Long-unseen, celebrated masterwork to be repaired and revived at Worcester Art Museum

Nov. 21, 2019
Long-unseen, celebrated masterwork to be repaired and revived at Worcester Art Museum
From left, Jean-Louis Lachevre, of Jean-Louis Lachevre Objects Conservation, one of the specialized contractors; Sarah Gillis of the Worcester Art Museum and professional mover Michael Deblasio pull plastic off the sculpture “Shipwrecked Mother and Child” by Edward Augustus Brackett, which arrived Wednesday in the museum’s Jeppson Idea Lab. Photo credit: T&G Staff/Christine Peterson

In 2016, Worcester Art Museum received a grant from the American Art Program for three collections-based exhibitions focused on pre-contemporary American art that has long gone unseen and is need of conservation. The first exhibition, completed last year, centered around two memorial windows by stained-glass masters John La Farge and Louis Comfort Tiffany.

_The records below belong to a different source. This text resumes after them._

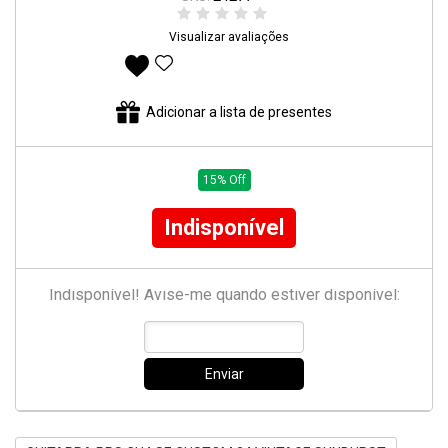
Visualizar avaliações
Adicionar aos favoritos
Adicionar a lista de presentes
15% Off
Indisponível
Indisponível! Avise-me quando estiver disponível:
Enviar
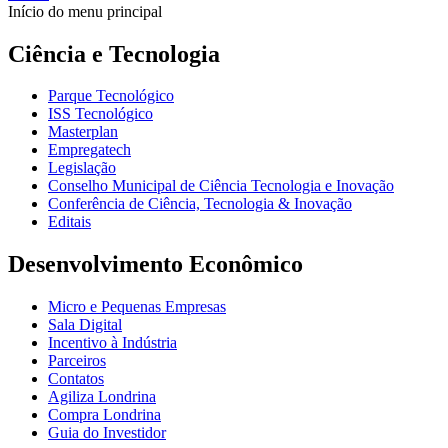
Início do menu principal
Ciência e Tecnologia
Parque Tecnológico
ISS Tecnológico
Masterplan
Empregatech
Legislação
Conselho Municipal de Ciência Tecnologia e Inovação
Conferência de Ciência, Tecnologia & Inovação
Editais
Desenvolvimento Econômico
Micro e Pequenas Empresas
Sala Digital
Incentivo à Indústria
Parceiros
Contatos
Agiliza Londrina
Compra Londrina
Guia do Investidor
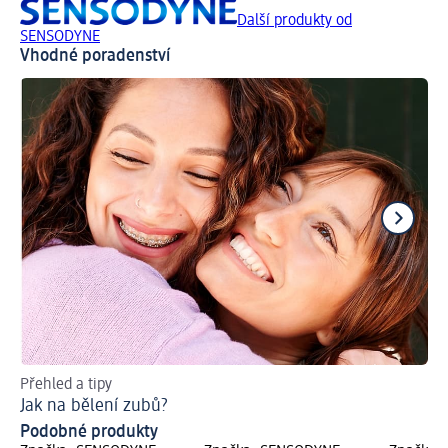
Další produkty od
SENSODYNE
Vhodné poradenství
Přehled a tipy
Už
Jak na bělení zubů?
Kt
Podobné produkty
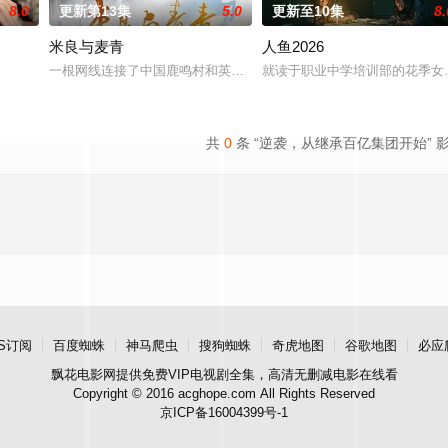
8.0
更新第13集
5.0
更新至10集
8.
米良与麦青
人鱼2026
业挑战与境外竞争，通过创新实践实现本土设计理念突破的故事。
一根网线连接了中国鹿鸣村和英国牛津，麦香通过视频向米良宣告：
就读于职业中学培训部的花季女
共
0
条 “逆袭，从继承百亿集团开始” 
S订阅
百度蜘蛛
神马爬虫
搜狗蜘蛛
奇虎地图
谷歌地图
必应
飘花电影网
提供免费VIP电视剧全集，高清无删减电影在线看
Copyright © 2016 acghope.com All Rights Reserved
京ICP备16004399号-1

The museum has recently begun work on the central piece of the second grant-funded exhibition, a life-size marble sculpture by Edward Augustus Brackett titled “Shipwrecked Mother and Child.” The daunting first step, chronicled in an article in Worcester's Telegram & Gazette, required moving the 1,500-pound statue through underground corridors, over a specially-constructed bridge, and up to the third-floor restoration lab after languishing in the museum basement for 80 years.


Recently, the staff at Worcester Art Museum faced a dilemma: How do you move a rhinoceros?

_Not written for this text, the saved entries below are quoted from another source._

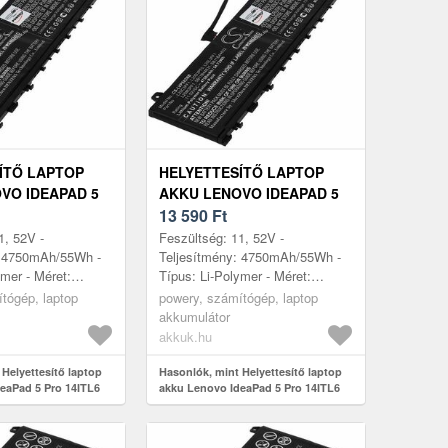
ÍTŐ LAPTOP
HELYETTESÍTŐ LAPTOP
VO IDEAPAD 5
AKKU LENOVO IDEAPAD 5
6 82L3000CHH
PRO 14ITL6 82L3000DHH
13 590
Ft
1, 52V -
Feszültség: 11, 52V -
: 4750mAh/55Wh -
Teljesítmény: 4750mAh/55Wh -
ymer - Méret:
Típus: Li-Polymer - Méret:
mm x 6, 5mm
260mm x 113mm x 6, 5mm
tógép, laptop
powery, számítógép, laptop
akkumulátor
akkuk.hu
Helyettesítő laptop
Hasonlók, mint Helyettesítő laptop
eaPad 5 Pro 14ITL6
akku Lenovo IdeaPad 5 Pro 14ITL6
82L3000DHH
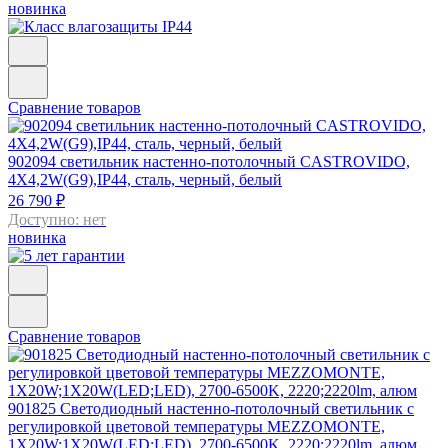
новинка
Сравнение товаров
902094
светильник настенно-потолочный CASTROVIDO,
4X4,2W(G9),IP44, сталь, черный, белый
26 790 ₽
Доступно: нет
новинка
Сравнение товаров
901825
Светодиодный настенно-потолочный светильник с
регулировкой цветовой температуры MEZZOMONTE,
1X20W;1X20W(LED;LED), 2700-6500K, 2220;2220lm, алюм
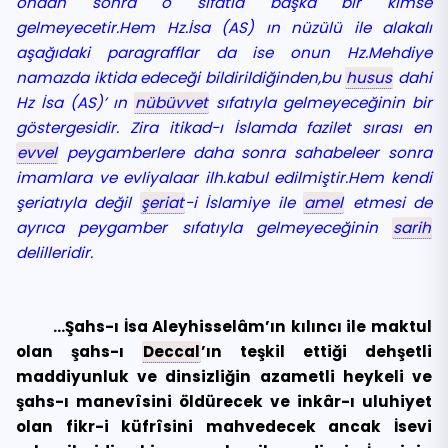
ondan sonra o sıfatla başka bir kimse
gelmeyecetir.Hem Hz.İsa (AS) ın nüzülü ile alakalı
aşağıdaki paragrafflar da ise onun Hz.Mehdiye
namazda iktida edeceği bildirildiğinden,bu
husus
dahi
Hz İsa (AS)’ ın
nübüvvet
sıfatıyla gelmeyeceğinin bir
göstergesidir. Zira itikad-ı İslamda fazilet sırası en
evvel
peygamberlere daha sonra sahabeleer sonra
imamlara ve evliyalaar ilh.kabul edilmiştir.Hem kendi
şeriatıyla değil
şeriat
-i İslamiye ile
amel
etmesi de
ayrıca peygamber sıfatıyla gelmeyeceğinin
sarih
delilleridir.
…Şahs-ı İsa Aleyhisselâm’ın kılıncı ile maktul
olan şahs-ı
Deccal
’ın teşkil ettiği dehşetli
maddiyunluk ve dinsizliğin azametli heykeli ve
şahs-ı manevîsini öldürecek ve inkâr-ı uluhiyet
olan fikr-i küfrîsini mahvedecek ancak İsevi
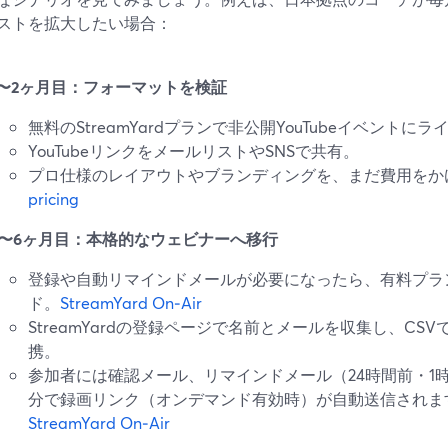
ストを拡大したい場合：
1〜2ヶ月目：フォーマットを検証
無料のStreamYardプランで非公開YouTubeイベントに
YouTubeリンクをメールリストやSNSで共有。
プロ仕様のレイアウトやブランディングを、まだ費用をか
pricing
3〜6ヶ月目：本格的なウェビナーへ移行
登録や自動リマインドメールが必要になったら、有料プラン＋
ド。
StreamYard On‑Air
StreamYardの登録ページで名前とメールを収集し、CS
携。
参加者には確認メール、リマインドメール（24時間前・1
分で録画リンク（オンデマンド有効時）が自動送信されま
StreamYard On‑Air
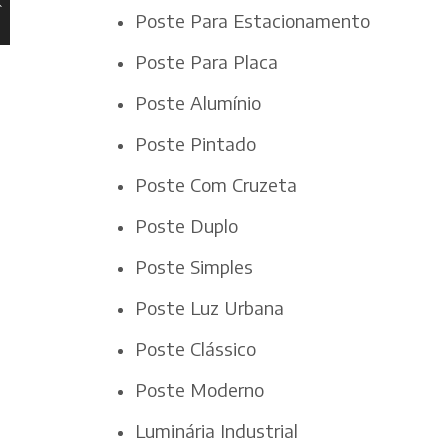
Poste Para Estacionamento
Poste Para Placa
Poste Alumínio
Poste Pintado
Poste Com Cruzeta
Poste Duplo
Poste Simples
Poste Luz Urbana
Poste Clássico
Poste Moderno
Luminária Industrial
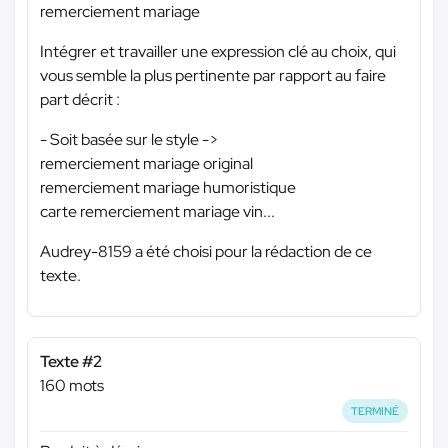
remerciement mariage
Intégrer et travailler une expression clé au choix, qui
vous semble la plus pertinente par rapport au faire
part décrit :
- Soit basée sur le style ->
remerciement mariage original
remerciement mariage humoristique
carte remerciement mariage vin...
Audrey-8159 a été choisi pour la rédaction de ce
texte.
Texte #2
160 mots
TERMINÉ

The move needed to be done slowly and safely so the huge 1,500-pound marble statue — about the same weight as an adult rhinoceros — would not be damaged as it was wheeled and hoisted out of storage in the museum basement to the third-floor Jeppson Idea Lab, where a restoration project is set to begin.

The statue, “Shipwrecked Mother and Child” by Edward Augustus Brackett, was relegated to the basement about 80 years ago for unknown reasons. The sculpture, of Vermont marble, is dirty and stained and missing some parts. The cleaning and the replacement of those parts is expected to take 12 to 18 months, after which the sculpture will go on permanent view in the museum.

The statue of a drowned, or perhaps merely exhausted, woman and a baby is being roused from its resting place in the basement thanks to a grant from the Henry Luce Foundation. The multiyear grant supports precontemporary American artworks that have been languishing in storage or needed conservation before they could be put on display.